**WHAT IS BEING ASKED:** Only the lines below from the one that holds "Samstag, 23. März" through the one that holds "され、それぞれの車には制作時の舞台裏をご覧いただける専用の" should appear in the answer, copied exactly, end lines included and pictures omitted.
*** INFORMATION SUPPLIED
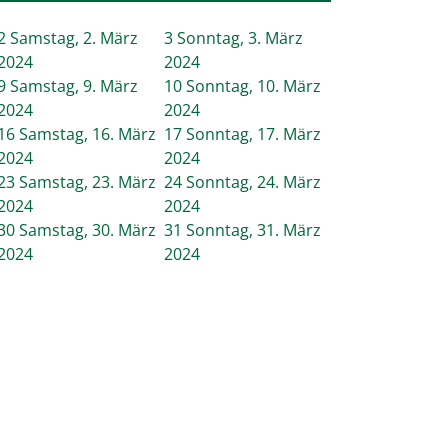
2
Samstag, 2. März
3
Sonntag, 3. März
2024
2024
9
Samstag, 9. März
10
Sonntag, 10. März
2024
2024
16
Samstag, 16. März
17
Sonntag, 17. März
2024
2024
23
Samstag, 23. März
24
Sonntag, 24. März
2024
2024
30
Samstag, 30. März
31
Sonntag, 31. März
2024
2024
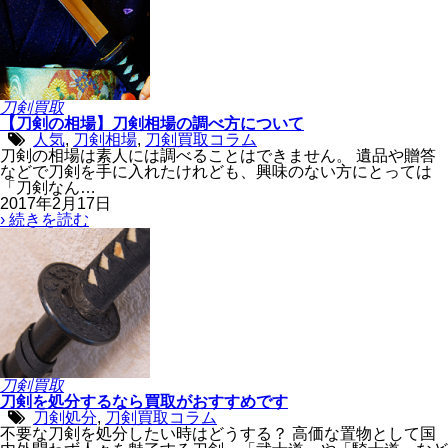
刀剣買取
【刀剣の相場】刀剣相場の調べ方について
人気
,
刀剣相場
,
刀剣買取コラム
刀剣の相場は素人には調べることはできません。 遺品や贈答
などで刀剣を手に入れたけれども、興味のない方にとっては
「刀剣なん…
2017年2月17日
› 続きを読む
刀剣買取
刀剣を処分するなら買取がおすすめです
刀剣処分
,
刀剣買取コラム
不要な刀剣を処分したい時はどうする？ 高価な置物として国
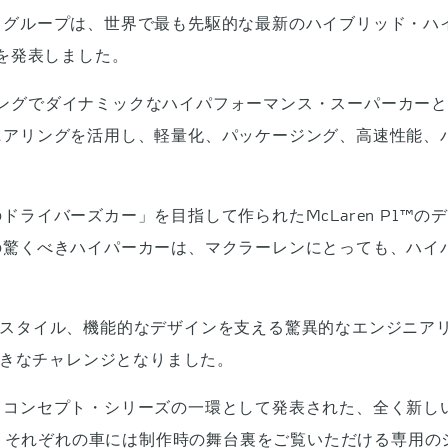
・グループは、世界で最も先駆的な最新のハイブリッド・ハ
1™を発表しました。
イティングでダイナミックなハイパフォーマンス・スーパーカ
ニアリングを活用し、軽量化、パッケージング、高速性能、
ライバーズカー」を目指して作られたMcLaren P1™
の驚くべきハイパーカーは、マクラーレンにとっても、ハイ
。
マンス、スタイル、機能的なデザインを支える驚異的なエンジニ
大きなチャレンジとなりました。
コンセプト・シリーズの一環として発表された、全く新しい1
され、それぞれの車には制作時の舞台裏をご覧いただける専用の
******
*** INFORMATION SUPPLIED
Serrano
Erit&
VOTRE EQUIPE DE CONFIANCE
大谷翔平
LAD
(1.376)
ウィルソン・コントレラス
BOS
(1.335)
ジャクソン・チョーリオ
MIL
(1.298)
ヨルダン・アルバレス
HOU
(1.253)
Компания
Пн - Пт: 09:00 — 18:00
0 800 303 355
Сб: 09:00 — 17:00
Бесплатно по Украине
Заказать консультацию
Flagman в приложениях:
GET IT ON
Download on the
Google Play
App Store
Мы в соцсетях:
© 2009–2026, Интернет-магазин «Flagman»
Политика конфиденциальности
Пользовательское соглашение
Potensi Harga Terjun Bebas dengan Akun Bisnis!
******
**ANSWER SPACE:**
Samstag, 23. März
24
Sonntag, 24. März
2024
2024
30
Samstag, 30. März
31
Sonntag, 31. März
2024
2024
刀剣買取
【刀剣の相場】刀剣相場の調べ方について
人気
,
刀剣相場
,
刀剣買取コラム
刀剣の相場は素人には調べることはできません。 遺品や贈答
などで刀剣を手に入れたけれども、興味のない方にとっては
「刀剣なん…
2017年2月17日
› 続きを読む
刀剣買取
刀剣を処分するなら買取がおすすめです
刀剣処分
,
刀剣買取コラム
不要な刀剣を処分したい時はどうする？ 高価な置物として国
・グループは、世界で最も先駆的な最新のハイブリッド・ハ
1™を発表しました。
イティングでダイナミックなハイパフォーマンス・スーパーカ
ニアリングを活用し、軽量化、パッケージング、高速性能、
ライバーズカー」を目指して作られたMcLaren P1™
の驚くべきハイパーカーは、マクラーレンにとっても、ハイ
。
マンス、スタイル、機能的なデザインを支える驚異的なエンジニ
大きなチャレンジとなりました。
コンセプト・シリーズの一環として発表された、全く新しい1
され、それぞれの車には制作時の舞台裏をご覧いただける専用の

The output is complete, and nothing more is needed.